Then, after the beating, cursing, and application of the water cure, the wet cloth would be unwrapped from Binh’s face to reveal James Yoon, who knew this was his best chance for a supporting actor Oscar. He had been disposed of many times before on-screen as the evanescent Oriental, but none of those deaths possessed this agony, this nobility. Let’s see, he had told me one night at our hotel’s bar, I’ve been beaten to death with brass knuckles by Robert Mitchum, knifed in the back by Ernest Borgnine, shot in the head by Frank Sinatra, strangled by James Coburn, hanged by a character actor you don’t know, thrown off a skyscraper by another one, pushed out the window of a Zeppelin, and stuffed in a bag of laundry and dropped in the Hudson River by a gang of Chinese guys. Oh, yes, I was also disemboweled by a squad of Japanese. But those were all quick deaths. All I ever got was a few seconds of screen time at most and sometimes barely that. This time, though—and here he trotted out the giddy smile of a freshly crowned beauty pageant queen—it’s going to take forever to kill me.

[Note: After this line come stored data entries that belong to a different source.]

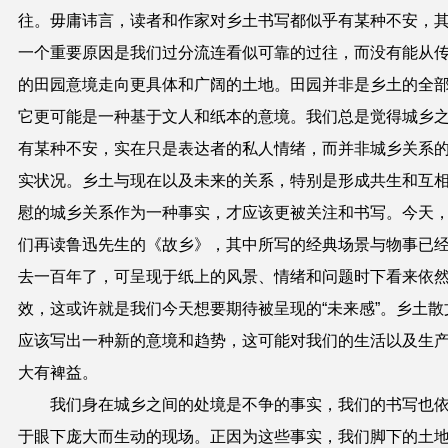
往。毋庸讳言，读者和作家对乡土书写都似乎有某种不安，
一个重要原因是我们过分流连看似可靠的过往，而没有能从
的田园意境走向更具体和广阔的土地。
田园并非是乡土的全
它更可能是一种基于文
人和纸本的意境。
我们总是觉得城乡
有某种不安，实
在只是表达者的私人情绪，而并非城乡关系
实状况。乡土与现在以及未来的关系，特别是形成共生和互
慰的城乡关系作为一种事实，才应该更被关注和书写。今天
们再读鲁迅先生的《故乡》，其中所写的经典场景与物事已
去一百年了，可呈现于纸上的风景、情绪和问题时下看来依
效，这或许就是我们今天想要期待被呈现的“未来感”。乡土散
应该写出一种新的意境和趋势，这可能对我们的生活以及生
大有裨益。
我们身在城乡之间的处境是不争的事实，我们的书写也
于眼下庞大而生动的现场。
正因为这些事实，我们脚
下的土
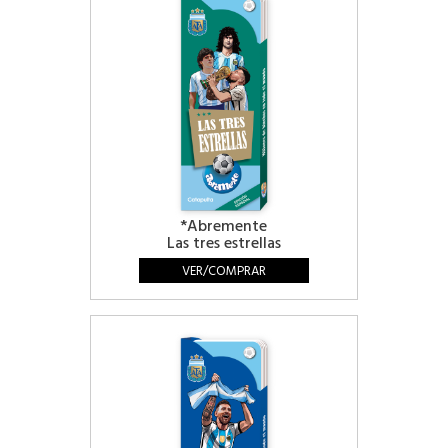
*Abremente
Las tres estrellas
VER/COMPRAR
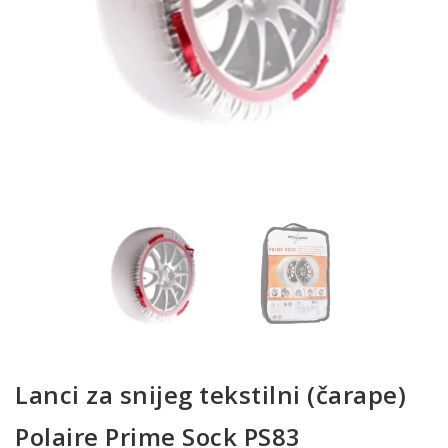
Lanci za snijeg tekstilni (čarape)
Polaire Prime Sock PS83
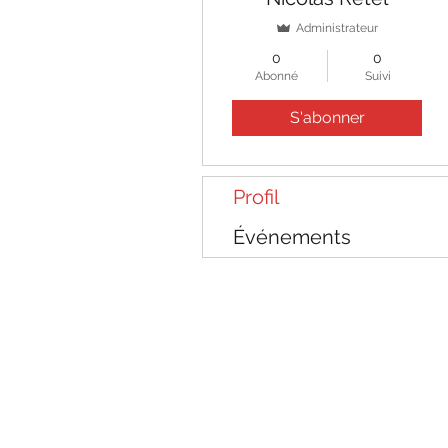
Administrateur
0
0
Abonné
Suivi
S'abonner
Profil
Événements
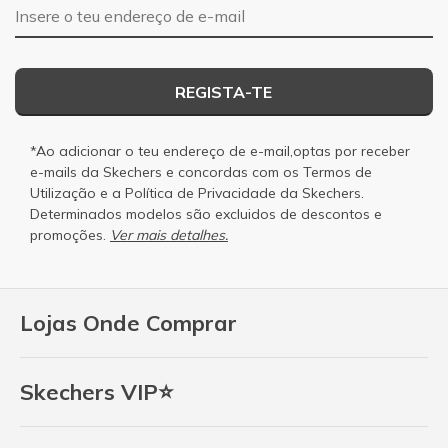
Endereço de e-mail
REGISTA-TE
*Ao adicionar o teu endereço de e-mail,optas por receber
e-mails da Skechers e concordas com os
Termos de
Utilização
e a
Política de Privacidade
da Skechers.
Determinados modelos são excluidos de descontos e
promoções.
Ver mais detalhes.
Lojas Onde Comprar
Skechers VIP⭐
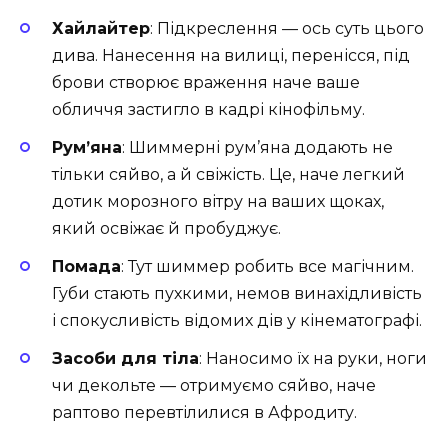
Хайлайтер
: Підкреслення — ось суть цього
дива. Нанесення на вилиці, перенісся, під
брови створює враження наче ваше
обличчя застигло в кадрі кінофільму.
Рум’яна
: Шиммерні рум’яна додають не
тільки сяйво, а й свіжість. Це, наче легкий
дотик морозного вітру на ваших щоках,
який освіжає й пробуджує.
Помада
: Тут шиммер робить все магічним.
Губи стають пухкими, немов винахідливість
і спокусливість відомих дів у кінематографі.
Засоби для тіла
: Наносимо їх на руки, ноги
чи декольте — отримуємо сяйво, наче
раптово перевтілилися в Афродиту.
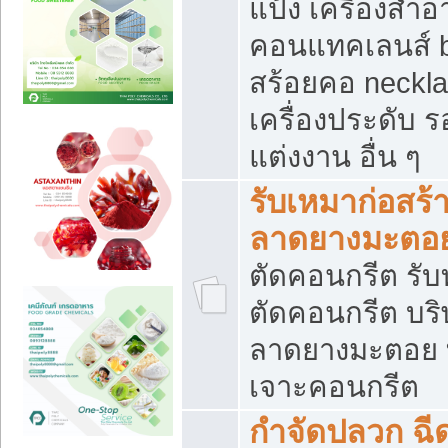
แป้ง เครื่องสำ
คอนแทคเลนส์ b
สร้อยคอ neckla
เครื่องประดับ รอ
แต่งงาน อื่น ๆ
รับเหมาก่อสร้
ลาดยางมะตอ
ตัดคอนกรีต รับทุ
ตัดคอนกรีต บริ
ลาดยางมะตอย
เจาะคอนกรีต
กำจัดปลวก ฉีด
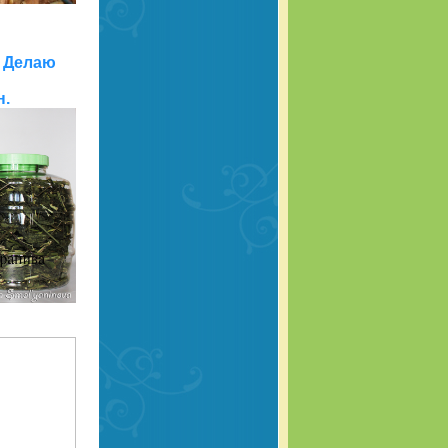
. Делаю
н.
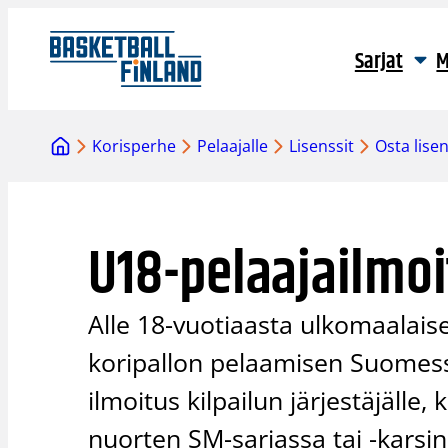
Siirry
sisältöön
Sarjat
M
Korisperhe
Pelaajalle
Lisenssit
Osta lisen
U18-pelaajailmoi
Alle 18-vuotiaasta ulkomaalaise
koripallon pelaamisen Suomess
ilmoitus kilpailun järjestäjäll
nuorten SM-sarjassa tai -karsi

So whenever that cloth was unwrapped, and it was unwrapped many a time during the interrogation session, James Yoon gorged on the scenery with the starved fervor of a man who knew he was not going to be upstaged for once by the perennially cute and unbeatable little boy whose mother would not allow him to watch this scene. He grimaced, he groaned, he grunted, he cried, he wept, he bawled, all with real tears hauled up by the buckets from some well deep inside his body. After this, he yelled, he screamed, he shrieked, he wriggled, he twisted, he contorted, he thrashed, and he heaved, the climax being when he vomited, a chunky regurgitated soup of his salty, vinegary breakfast of chorizo and eggs. At the conclusion of this extended first take there was only cathedral silence on the part of the crew, stunned as they regarded what was left of James Yoon, as scarified and beaten as an uppity slave on an American plantation. The Auteur himself came with a wet towel, knelt by the still strapped-down actor, and tenderly wiped the vomit from James Yoon’s face. That was amazing, Jimmy, absolutely amazing.

Thank you, James Yoon gasped.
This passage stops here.